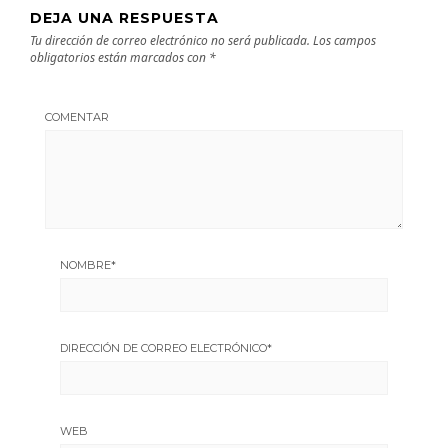
DEJA UNA RESPUESTA
Tu dirección de correo electrónico no será publicada.
Los campos
obligatorios están marcados con
*
COMENTAR
NOMBRE
*
DIRECCIÓN DE CORREO ELECTRÓNICO
*
WEB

============================================================

*PROBLEM TO WORK ON:* Would you please reproduce every line from the one containing "obligatorios están marcados con" through the final line of the listing, and only those lines?

*ANSWER SECTION:*
obligatorios están marcados con
*
COMENTAR
NOMBRE
*
DIRECCIÓN DE CORREO ELECTRÓNICO
*
WEB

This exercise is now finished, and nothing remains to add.